Tablo-1’de 2012 yılında yaklaşık 2 milyon 839 bin haneye yardım yapıldığı belirtilirken bu sayının 2023 yılında neredeyse 5 milyonu bulduğu, 2024 yılının daha ilk dört ayına geldiğimizde ise yaklaşık 4 milyon 236 bin haneye ulaştığı gözleniyor. Türkiye İstatistik Kurumu’nun yine 2024 yılı Mayıs ayında yayınladığı ve 2023 yılına dair bilgileri içerir verilere göre toplam yaklaşık 26 milyon hane olduğu dikkate alınırsa, neredeyse her beş haneden birine devlet tarafından sosyal yardım yapılıyor. 

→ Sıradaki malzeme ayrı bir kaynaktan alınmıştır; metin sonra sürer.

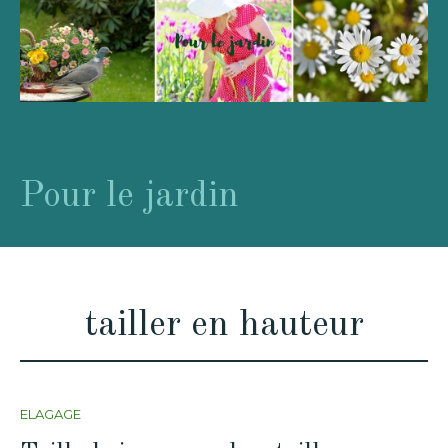
Pour le jardin
tailler en hauteur
ELAGAGE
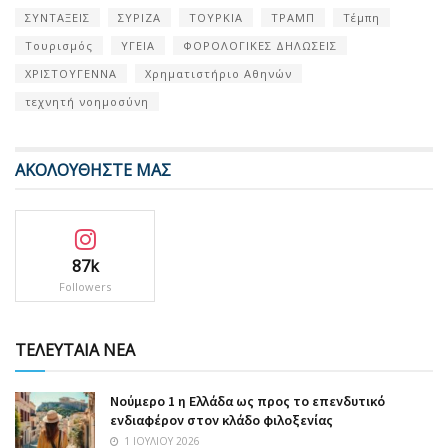
ΣΥΝΤΑΞΕΙΣ
ΣΥΡΙΖΑ
ΤΟΥΡΚΙΑ
ΤΡΑΜΠ
Τέμπη
Τουρισμός
ΥΓΕΙΑ
ΦΟΡΟΛΟΓΙΚΕΣ ΔΗΛΩΣΕΙΣ
ΧΡΙΣΤΟΥΓΕΝΝΑ
Χρηματιστήριο Αθηνών
τεχνητή νοημοσύνη
ΑΚΟΛΟΥΘΗΣΤΕ ΜΑΣ
87k
Followers
ΤΕΛΕΥΤΑΙΑ ΝΕΑ
Nούμερο 1 η Ελλάδα ως προς το επενδυτικό
ενδιαφέρον στον κλάδο φιλοξενίας
1 ΙΟΥΛΊΟΥ 2026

Tablo 1: Toplam sosyal yardım harcamaları

Hadi diyelim bu sosyal yardımları alanlar içerisinde mükerrer yardım alanlar veya çok özel yardım başlıklarında yardım alanlar var. Sadece aile destek programında yardım alan aileleri dikkate aldığımızda da (Tablo 2) durum çok değişmiyor. 2023 yılında 3 milyon 876 bin 933 hane 42 milyar 244 milyon 47 bin 600 liralık aile destek sosyal yardımı almış görünüyor. Başka türlü ifade edersek 2023 yılında her yedi haneden birinde yaşayan aileler devletten aile destek kapsamında sosyal yardım alıyor.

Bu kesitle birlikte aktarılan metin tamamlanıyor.